Pour continuer le chapitre "Nénesse et la moralisation...."

Publié le par sceptix

GDF / Suez : ça gaze pour les intérêts privés

Mélanger intérêt public et intérêt privé. Un cocktail à haut risque dont abuse allègrement le président et le gouvernement actuels.

Remontons dans le temps.
25 février 2006,
Dominique de Villepin annonce l’étude d’une fusion entre GDF et Suez dans le but de protéger GDF des attaques de son concurrent italien Enel

Dès son accession au trône au pouvoir, Nicolas Sarkozy s’oppose à cette fusion. Quelques mois plus tard, et conformément à ses habitudes, il change d’avis du jour au lendemain.
Question légitime: Qu’est ce qui a bien pu “changer la donne”?

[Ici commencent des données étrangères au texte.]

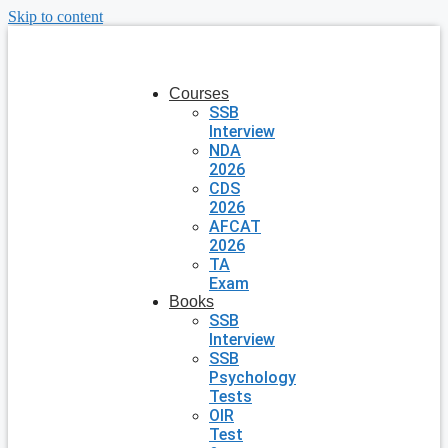
Skip to content
Courses
SSB
Interview
NDA
2026
CDS
2026
AFCAT
2026
TA
Exam
Books
SSB
Interview
SSB
Psychology
Tests
OIR
Test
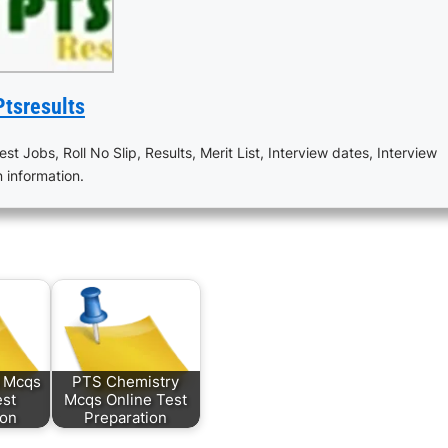
Ptsresults
est Jobs, Roll No Slip, Results, Merit List, Interview dates, Interview
n information.
s Mcqs
PTS Chemistry
est
Mcqs Online Test
ion
Preparation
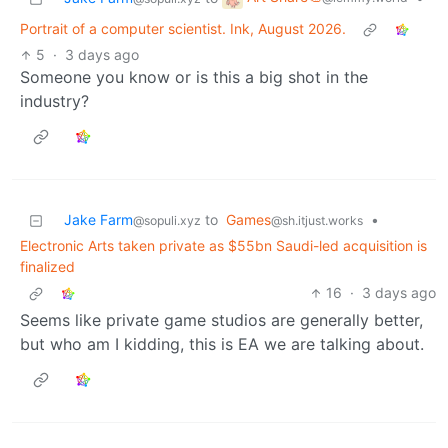
Portrait of a computer scientist. Ink, August 2026.
5
·
3 days ago
Someone you know or is this a big shot in the
industry?
Jake Farm
to
Games
•
@sopuli.xyz
@sh.itjust.works
Electronic Arts taken private as $55bn Saudi-led acquisition is
finalized
16
·
3 days ago
Seems like private game studios are generally better,
but who am I kidding, this is EA we are talking about.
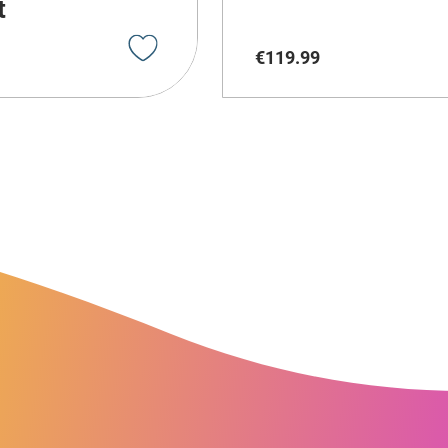
t
€
119
.
99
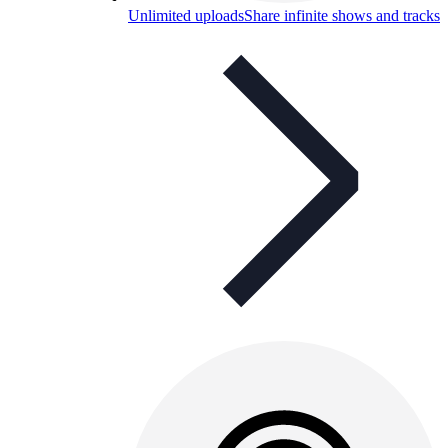
Unlimited uploads
Share infinite shows and tracks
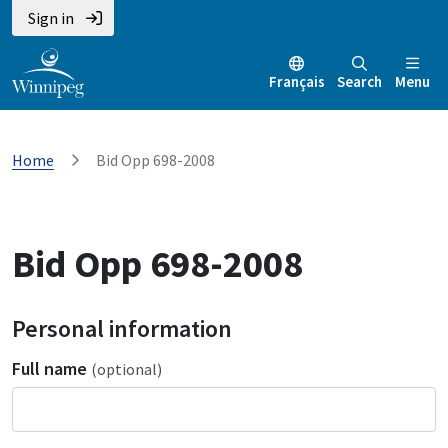
Sign in
Français
Search
Menu
Home
Bid Opp 698-2008
Bid Opp 698-2008
Personal information
Full name
(optional)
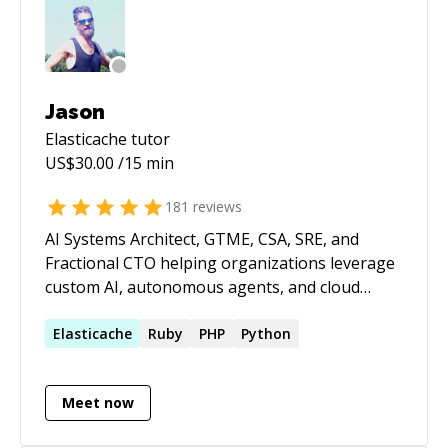
do some research if necessary. - We resume the
timer and I try to help. - Full refund if I do not
succeed.
Jason
Elasticache
tutor
US$
30.00
/15 min
181
reviews
AI Systems Architect, GTME, CSA, SRE, and
Fractional CTO helping organizations leverage
custom AI, autonomous agents, and cloud
infrastructure to build products faster,
automate operations, and scale efficiently.
Elasticache
Ruby
PHP
Python
Expert in custom AI model development, fine-
tuning, RAG implementations, multi-agent
Meet now
systems, AI-powered workflow automation,
LLM integration, cloud architecture,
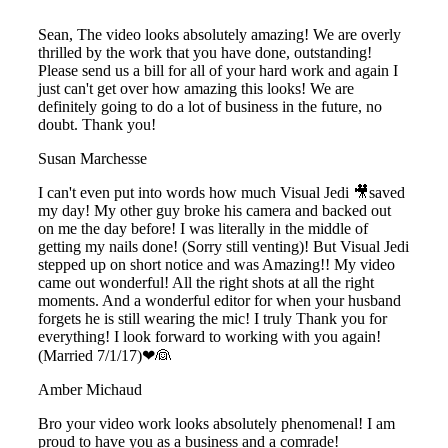
Sean, The video looks absolutely amazing! We are overly
thrilled by the work that you have done, outstanding!
Please send us a bill for all of your hard work and again I
just can't get over how amazing this looks! We are
definitely going to do a lot of business in the future, no
doubt. Thank you!
Susan Marchesse
I can't even put into words how much Visual Jedi 🎥saved
my day! My other guy broke his camera and backed out
on me the day before! I was literally in the middle of
getting my nails done! (Sorry still venting)! But Visual Jedi
stepped up on short notice and was Amazing!! My video
came out wonderful! All the right shots at all the right
moments. And a wonderful editor for when your husband
forgets he is still wearing the mic! I truly Thank you for
everything! I look forward to working with you again!
(Married 7/1/17)❤👰
Amber Michaud
Bro your video work looks absolutely phenomenal! I am
proud to have you as a business and a comrade!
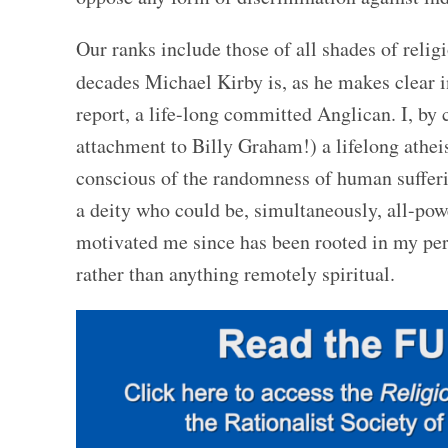
Our ranks include those of all shades of relig
decades Michael Kirby is, as he makes clear i
report, a life-long committed Anglican. I, by c
attachment to Billy Graham!) a lifelong athei
conscious of the randomness of human sufferin
a deity who could be, simultaneously, all-pow
motivated me since has been rooted in my per
rather than anything remotely spiritual.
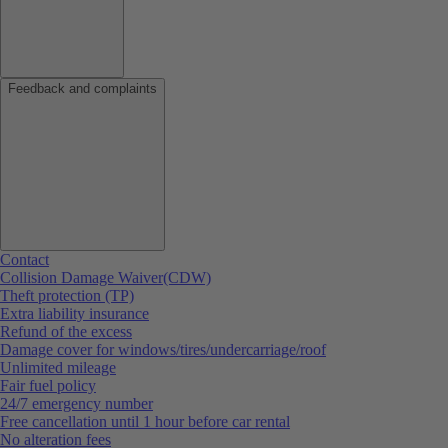
Feedback and complaints
Contact
Collision Damage Waiver(CDW)
Theft protection (TP)
Extra liability insurance
Refund of the excess
Damage cover for windows/tires/undercarriage/roof
Unlimited mileage
Fair fuel policy
24/7 emergency number
Free cancellation until 1 hour before car rental
No alteration fees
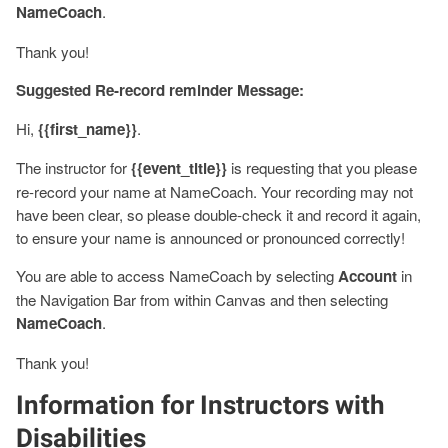
NameCoach
.
Thank you!
Suggested Re-record reminder Message:
Hi,
{{first_name}}
.
The instructor for
{{event_title}}
is requesting that you please
re-record your name at NameCoach. Your recording may not
have been clear, so please double-check it and record it again,
to ensure your name is announced or pronounced correctly!
You are able to access NameCoach by selecting
Account
in
the Navigation Bar from within Canvas and then selecting
NameCoach
.
Thank you!
Information for Instructors with
Disabilities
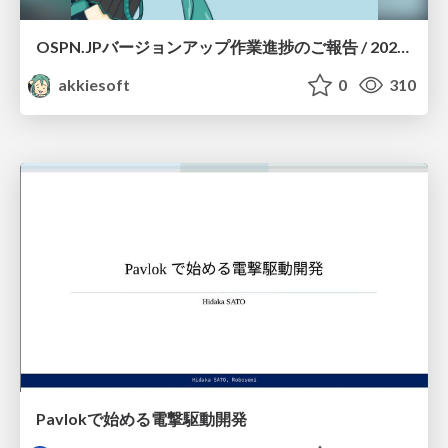
OSPN.JPバージョンアップ作業進捗のご報告 / 20260801-osc26kyoto
akkiesoft
0
310
Pavlokで始める電撃駆動開発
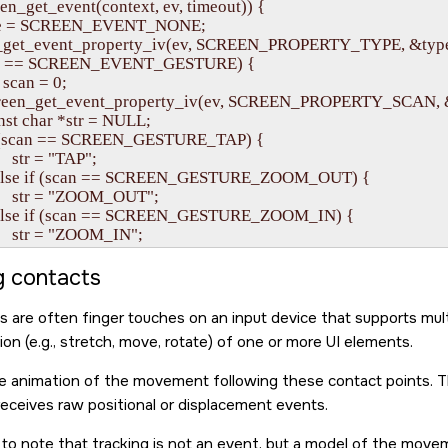
en_get_event(context, ev, timeout)) {

 type = SCREEN_EVENT_NONE;

reen_get_event_property_iv(ev, SCREEN_PROPERTY_TYPE, &type
 (type == SCREEN_EVENT_GESTURE) {

int scan = 0;

     screen_get_event_property_iv(ev, SCREEN_PROPERTY_SCAN, 
  const char *str = NULL;

    if (scan == SCREEN_GESTURE_TAP) { 

       str = "TAP"; 

     } else if (scan == SCREEN_GESTURE_ZOOM_OUT) { 

          str = "ZOOM_OUT"; 

     } else if (scan == SCREEN_GESTURE_ZOOM_IN) { 

         str = "ZOOM_IN"; 

     } else if (scan == SCREEN_GESTURE_SWIPE_RIGHT) { 

          str = "SWIPE_RIGHT"; 

g contacts
     } else if (scan == SCREEN_GESTURE_SWIPE_LEFT) { 

          str = "SWIPE_LEFT"; 

s are often finger touches on an input device that supports multi
     } else if (scan == SCREEN_GESTURE_SWIPE_DOWN) { 

on (e.g., stretch, move, rotate) of one or more UI elements.
          str = "SWIPE_DOWN"; 

     } else if (scan == SCREEN_GESTURE_SWIPE_UP) { 

he animation of the movement following these contact points. The
         str = "SWIPE_UP"; 

receives raw positional or displacement events.
    } else if (scan == SCREEN_GESTURE_HOLD) { 

        str = "HOLD"; 

t to note that tracking is not an event, but a model of the mov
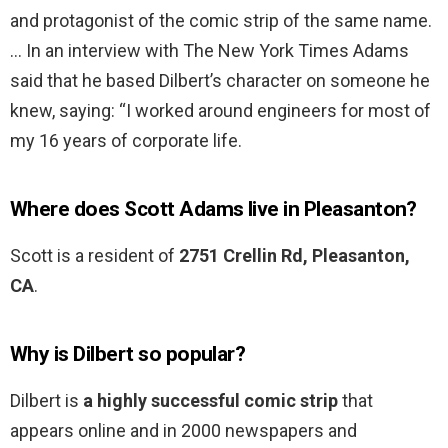
and protagonist of the comic strip of the same name.
… In an interview with The New York Times Adams
said that he based Dilbert’s character on someone he
knew, saying: “I worked around engineers for most of
my 16 years of corporate life.
Where does Scott Adams live in Pleasanton?
Scott is a resident of
2751 Crellin Rd, Pleasanton,
CA
.
Why is Dilbert so popular?
Dilbert is
a highly successful comic strip
that
appears online and in 2000 newspapers and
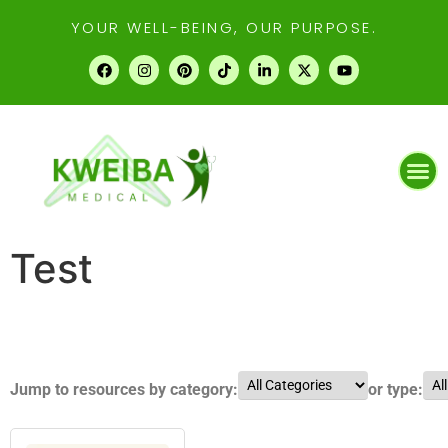
YOUR WELL-BEING, OUR PURPOSE.
Test
Jump to resources by category:
or type:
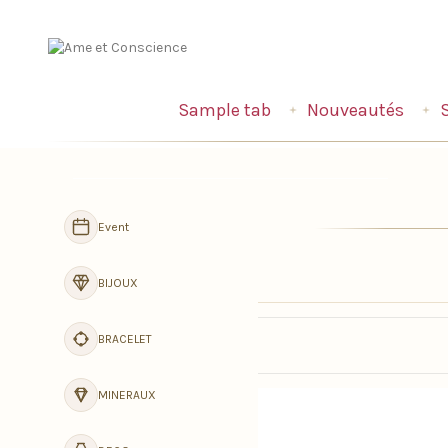
Sample tab
Nouveautés
Navigation
Event
BIJOUX
BRACELET
MINERAUX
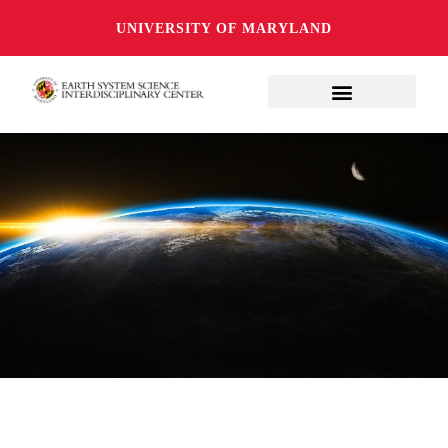
UNIVERSITY OF MARYLAND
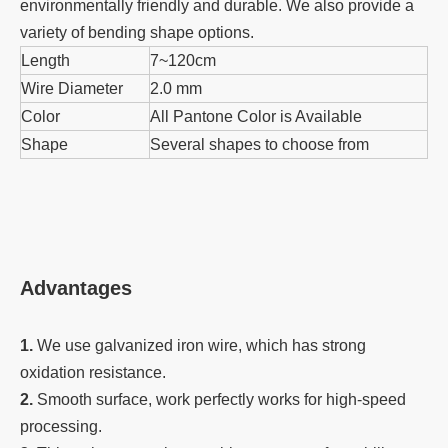
environmentally friendly and durable. We also provide a
variety of bending shape options.
Length
7~120cm
Wire Diameter
2.0 mm
Color
All Pantone Color is Available
Shape
Several shapes to choose from
Advantages
1.
We use galvanized iron wire, which has strong
oxidation resistance.
2.
Smooth surface, work perfectly works for high-speed
processing.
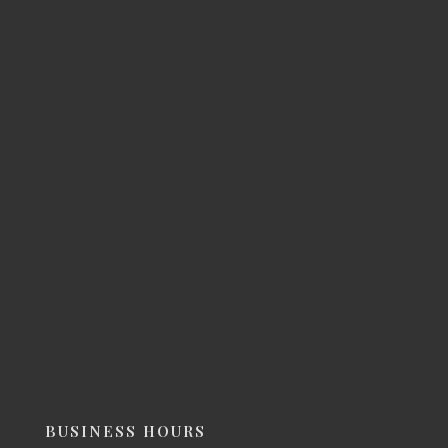
BUSINESS HOURS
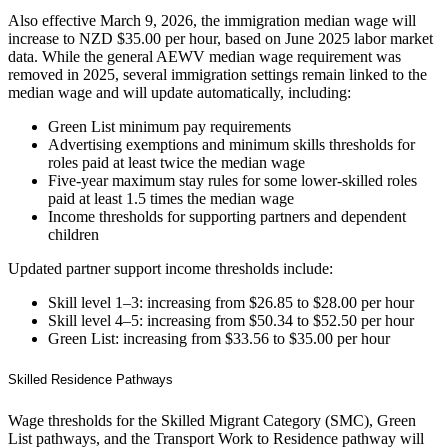
Also effective March 9, 2026, the immigration median wage will
increase to NZD $35.00 per hour, based on June 2025 labor market
data. While the general AEWV median wage requirement was
removed in 2025, several immigration settings remain linked to the
median wage and will update automatically, including:
Green List minimum pay requirements
Advertising exemptions and minimum skills thresholds for
roles paid at least twice the median wage
Five‑year maximum stay rules for some lower‑skilled roles
paid at least 1.5 times the median wage
Income thresholds for supporting partners and dependent
children
Updated partner support income thresholds include:
Skill level 1–3: increasing from $26.85 to $28.00 per hour
Skill level 4–5: increasing from $50.34 to $52.50 per hour
Green List: increasing from $33.56 to $35.00 per hour
Skilled Residence Pathways
Wage thresholds for the Skilled Migrant Category (SMC), Green
List pathways, and the Transport Work to Residence pathway will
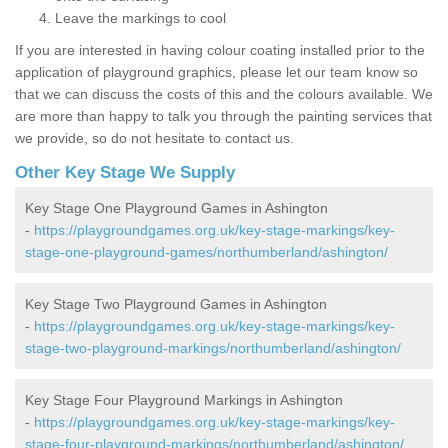
Leave the markings to cool
If you are interested in having colour coating installed prior to the
application of playground graphics, please let our team know so
that we can discuss the costs of this and the colours available. We
are more than happy to talk you through the painting services that
we provide, so do not hesitate to contact us.
Other Key Stage We Supply
Key Stage One Playground Games in Ashington
-
https://playgroundgames.org.uk/key-stage-markings/key-
stage-one-playground-games/northumberland/ashington/
Key Stage Two Playground Games in Ashington
-
https://playgroundgames.org.uk/key-stage-markings/key-
stage-two-playground-markings/northumberland/ashington/
Key Stage Four Playground Markings in Ashington
-
https://playgroundgames.org.uk/key-stage-markings/key-
stage-four-playground-markings/northumberland/ashington/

13 septembre 2008, Capital.fr annonce que Jean-François Copé président du groupe UMP à l’Assemblée Nationale, rejoint le cabinet d’avocats Gide Loyrette et Nouel. D’après son entourage, source NouvelObs, “Il a prêté serment il y a quelques mois devant le barreau et il a une activité à temps partiel chez Gide Loyrette Nouel. Il va traiter des dossiers de médiation et ne s’occupera en rien de dossiers liés à l’Etat”
Pourtant ce cabinet, le plus puissant de France, a justement été choisi pour conseiller l’État et favoriser le projet de fusion GDF-Suez.
Une ambiguïté tellement difficile à faire passer, que Jean-François Copé a précisé à l’éppque, que son rôle se bornera à un rôle de médiation. Certes mais les soupçons d’une éventuelle corruption plane déjà. Comment peut-on être juge et partie, rémunérer par une entreprise privée et recevoir un traitement de l’Etat sur un même projet? Un jeu dangereux qui ne choque pas grand monde à l’UMP et certainement pas le Président.
Mais le plus dérangeant, parallèlement à cette affaire, c’est le cumul des mandats: Maire de Meaux, Président du groupe UMP à l’Assemblée nationale, Président de la commission sur l’audiovisuel public (temporaire et inutile vu la réponse le jour même du Président), et maintenant membre d’un cabinet d’avocats. A croire que les jours chez les Copé ne font pas 24h. A moins que la qualité du travail n’en prennent un coup.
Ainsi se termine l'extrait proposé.